In September, Devon reported initial production rates of 2,200 boe/d per well (55% weighted to oil) from its seven-well Pump House pilot project targeting the Meramec in Kingfisher County, the independent’s third Meramec spacing pilot (see Shale Daily, Sept. 8).

“Results from our initial three Meramec spacing tests are outstanding, with flow rates exceeding type-curve expectations and minimal interference between wells,” COO Tony Vaughn said. “These positive results indicate the potential for tighter spacing and increased inventory in the core of the over-pressured oil window.

“We continue to advance several additional Meramec spacing tests that will help us accelerate learnings and further prepare for full-field development in 2017 across our industry-leading position in the STACK.”

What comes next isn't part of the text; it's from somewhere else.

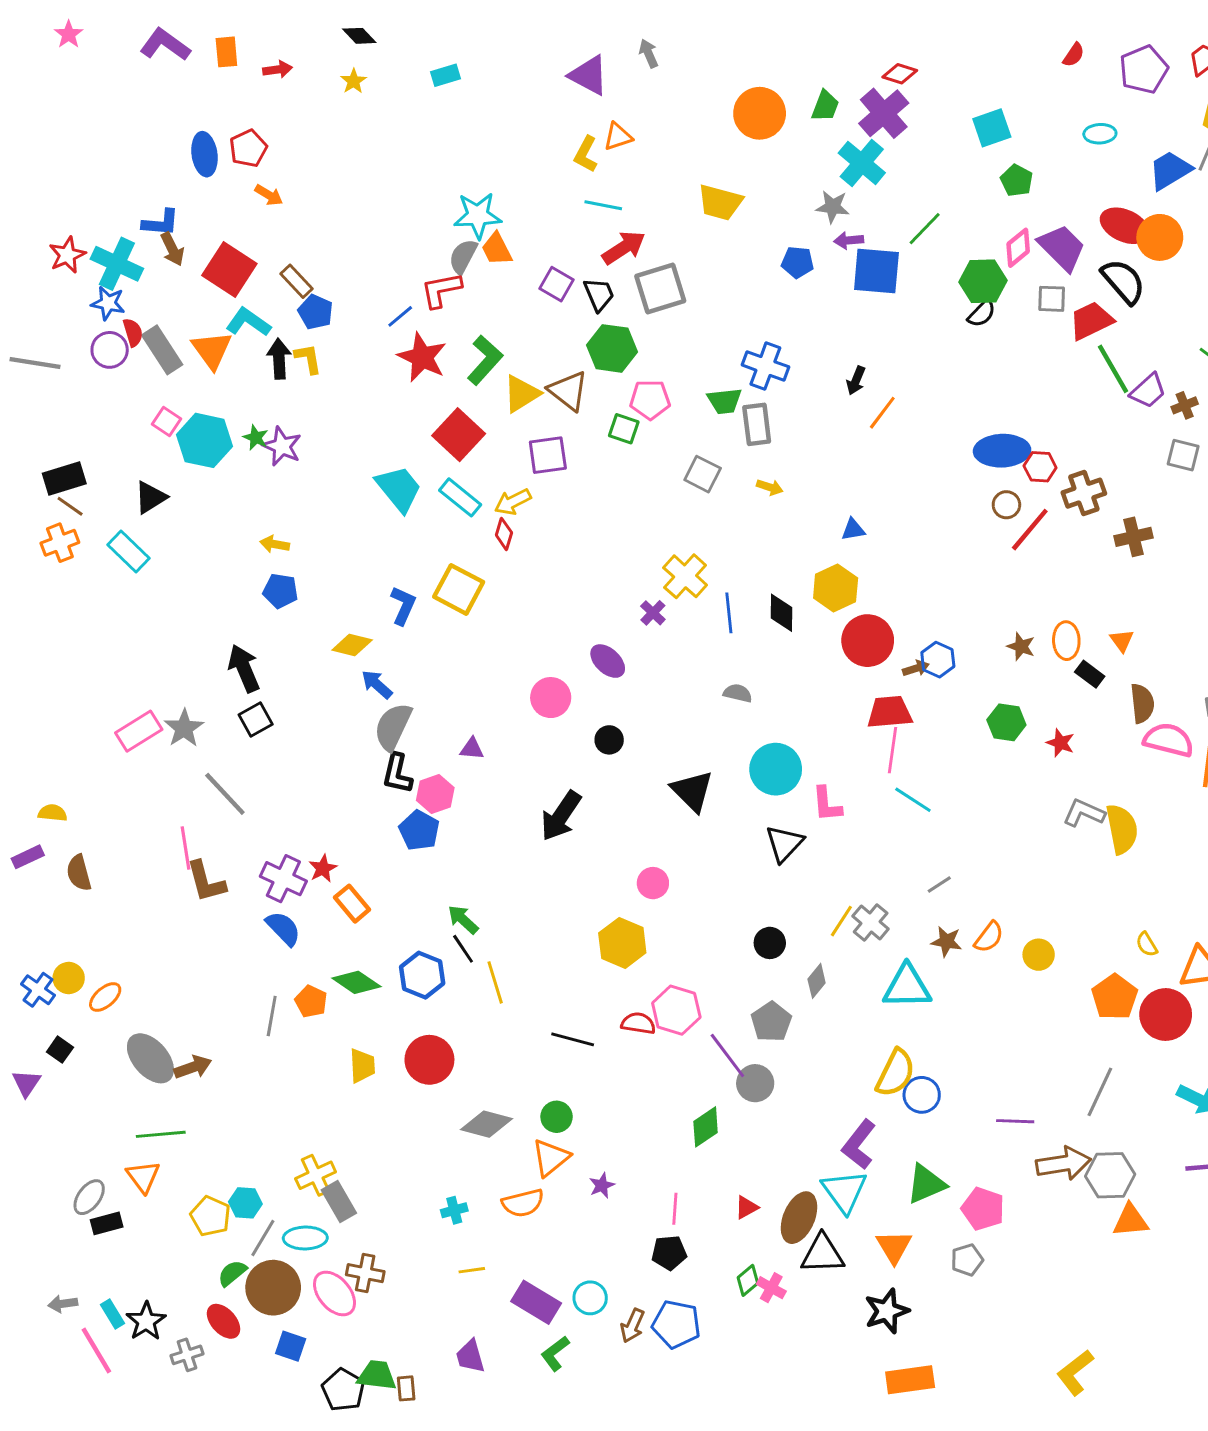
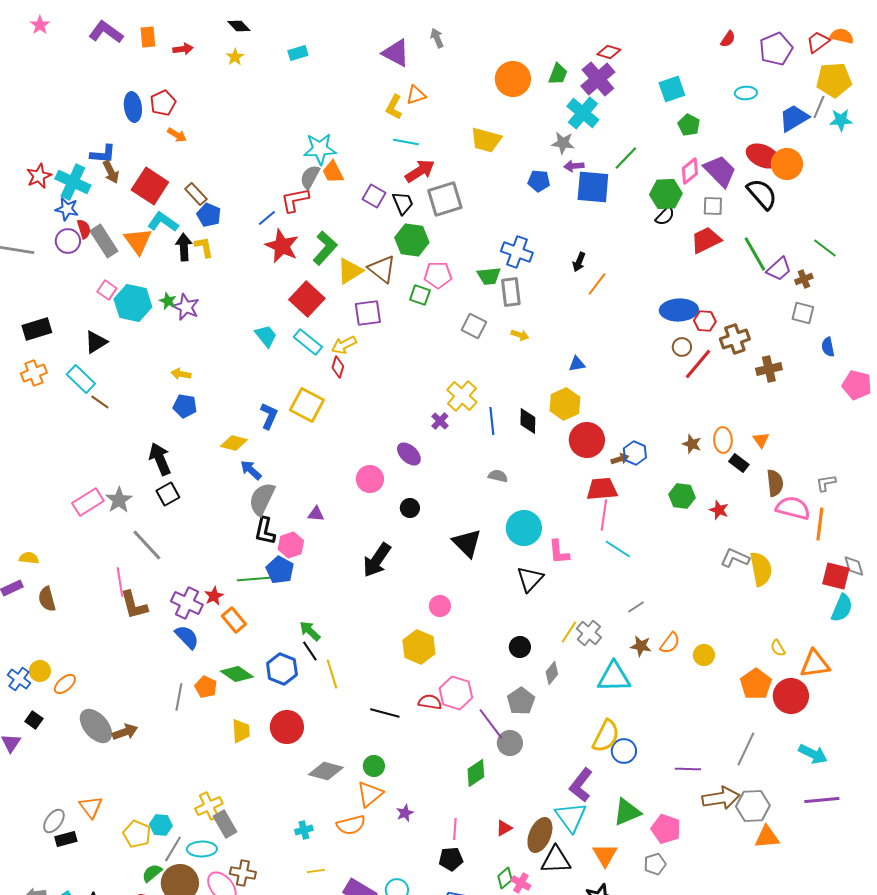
red trapezoid: (1091, 321) -> (706, 240), moved
cyan trapezoid: (399, 489) -> (266, 336), size x0.7
brown line: (70, 506) -> (100, 402), moved
green line: (161, 1134) -> (254, 579), moved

Reporting its 2Q2016 results, Marathon Oil said it drilled two gross company-operated STACK Meramec wells with extended laterals (XL) during the quarter, the Irven John and the Olive June, which produced at 30-day rates of 1,710 boe/d (70% oil) and 1,570 boe/d (75% oil) respectively. The company also announced results from three other Meramec wells brought online since closing on its STACK acquisition — Moeller, Blackjack and Post — reporting production rates of 1,925 boe/d (51% oil), 1,365 boe/d (47% oil) and 780 boe/d (51% oil) respectively (seeShale Daily, Aug. 5a).

Continental Resources Inc., the second largest acreage holder in the STACK heading into the third quarter at 351,000 acres, raised its production guidance in August based on “outstanding” results from the play (see Shale Daily, Aug. 5b).

Continental drilled five wells targeting the Meramec in 2Q2016. In the overpressured oil window, the Madeline, Frankie Jo, Gillilan and Oppel wells yielded initial production (IP) rates of 3,538 boe/d (71% oil), 2,627 boe/d (56% oil), 2,439 boe/d (70% oil) and 1,308 boe/d (76% oil) respectively, with the Madeline well setting a company record. In the overpressured gas window to the south, Continental completed its Yocum well, with an IP rate of 2,355 boe/d 99% weighted to gas.

In June, Newfield raised its 2016 production guidance on the strength of its STACK well results. Three recent XL wells in the company’s eastern area of the STACK — Edgar, Vickie and Church — averaged 751 boe/d, 774 boe/d and 740 boe/d respectively through the first 90 days. Newfield’s Helen well, drilled for a record-low $6.2 million at the time, produced 1,168 boe/d gross over its first 30 days in production (see Shale Daily, June 22).

Newfield’s Boothby, speaking to analysts, offered some insight into why the operator has made such a big bet on the Anadarko moving forward.

“Industry activity has led to the drilling of more than 500 STACK wells to-date with consistent results across a multi-county area. This extensive well control along with our more than 100-plus operated STACK wells today provide us with heightened confidence in the size of this prolific resource, the depth and quality of our undrilled prospect inventory and its ability to drive corporate growth and production and reserves well into the future,” he said.

As Newfield has been focusing on HBP’ing its acreage, the E&P has been drilling with future growth in mind, purposefully leaving two miles undeveloped between its initial wells, Boothby said.

“We have exposure to all hydrocarbon phases across our acreage. As you transition from dry gas in the Cana Field and move north and east, you enter the oil window, which is what we originally targeted when our leasing began here five years ago. Today, we have solid representation to the west where we are confident that EURs [estimated ultimate recovery] and gas content both move significantly higher,” he said.

“For us, it’s about rate of return. Well costs are lower in the oil window. As gas content increases to the west, EURs also rise. It all has a great rate of return, and we are very fortunate to be represented across the entirety of the STACK play today. Oklahoma, more specifically the Anadarko Basin, provides commodity diversity and optionality. Once HBP’d, we will have the flexibility to target the right commodity at the right time.”